Brandy is a distilled beverage derived from wine. While most brandy is produced using wine made from grapes, Brandy is also distilled from other fruit wines like apple, plum, whole crushed berries, and pomace (skins, seeds, and stems that remain after grapes have been pressed to extract their juice). It is as such that there are three main categories of Brandy: grape, fruit and pomace.
- Grape Brandy is Brandy distilled from fermented grape juice or crushed but not pressed grape pulp and skin. This spirit is aged in wooden casks (usually oak) which colors it, mellows the palate, and adds additional aromas and flavors.
- Pomace Brandy is Brandy made from the pressed grape pulp, skins, and stems that remain after the grapes are crushed and pressed to extract most of the juice for wine. Italian Grappa and French Marc are the best-known examples.
- Fruit Brandy is the default term for all Brandys that are made from fermenting fruit other than grapes. It should not be confused with Fruit-Flavored Brandy, which is grape Brandy that has been flavored with the extract of another fruit. Fruit Brandys, except those made from berries, are generally distilled from fruit wines. Berries tend to lack enough sugar to make a wine with sufficient alcohol for proper distillation, and are soaked in high-proof spirit to extract their flavor and aroma.
Brandy generally contains 36–60% alcohol by volume and is typically taken as an after-dinner drink. While some brandies are aged in wooden casks, most are coloured with caramel colouring to imitate the effect of such aging.
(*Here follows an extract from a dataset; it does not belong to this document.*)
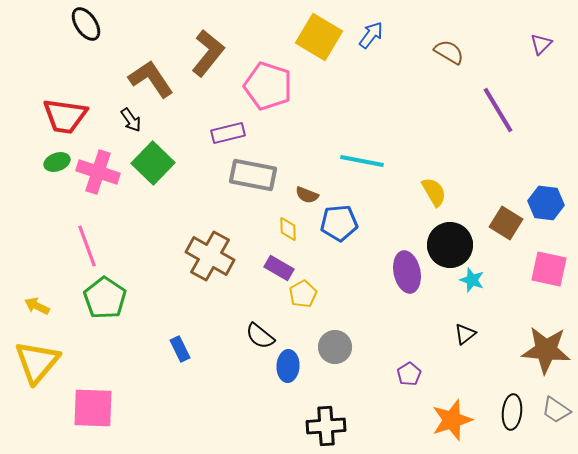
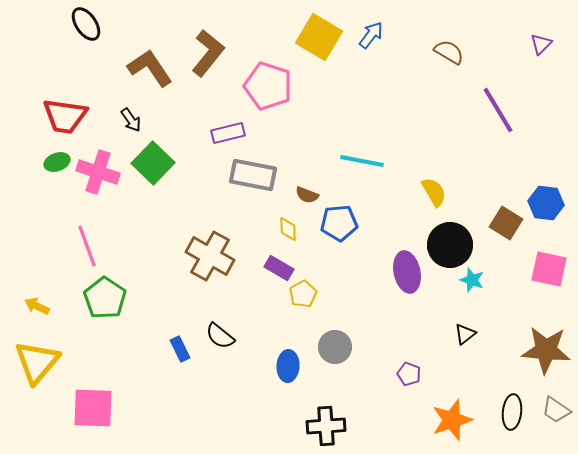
brown L-shape at (151, 79): moved 1 px left, 11 px up
black semicircle at (260, 336): moved 40 px left
purple pentagon at (409, 374): rotated 20 degrees counterclockwise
Unlike grain spirits such as Whisky, Vodka, and Gin, which are made throughout the year from grain that can be harvested and stored, Brandy is dependent on the seasons, the ripening of the base fruit, and the production of the wine from which it is made. Types of Brandies, originally at least, tended to be location-specific. (Cognac, for example, is a town and region in France that gave its name to the local Brandy.) Important Brandy-making regions, particularly in Europe, further differentiate their local spirits by specifying the types of grapes that can be used and the specific areas (appellation) in which the grapes used for making the base wine can be grown.
Brandy has a rating system to describe its quality and condition; these indicators can usually be found near the brand name on the label:
- A.C.: aged two years in wood.
- V.S.: "Very Special" or 3-Star, aged at least three years in wood.
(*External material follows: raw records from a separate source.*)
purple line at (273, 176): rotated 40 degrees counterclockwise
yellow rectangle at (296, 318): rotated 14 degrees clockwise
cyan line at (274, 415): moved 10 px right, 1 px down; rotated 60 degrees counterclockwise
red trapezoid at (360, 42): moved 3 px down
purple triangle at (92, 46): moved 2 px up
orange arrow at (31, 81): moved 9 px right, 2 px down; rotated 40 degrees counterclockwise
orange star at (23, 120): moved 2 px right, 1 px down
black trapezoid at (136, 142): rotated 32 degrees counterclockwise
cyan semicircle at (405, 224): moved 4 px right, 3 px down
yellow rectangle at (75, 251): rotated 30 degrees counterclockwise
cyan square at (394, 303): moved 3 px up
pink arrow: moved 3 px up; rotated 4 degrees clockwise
- V.S.O.P.: "Very Superior Old Pale" or 5-Star, aged at least five years in wood.
- X.O.: "Extra Old", Napoleon or Vieille Reserve, aged at least six years, Napoleon at least four years.
- Vintage: Stored in the cask until the time it is bottled with the label showing the vintage date.
- Hors d'age: These are too old to determine the age, although ten years plus is typical, and are usually of great quality.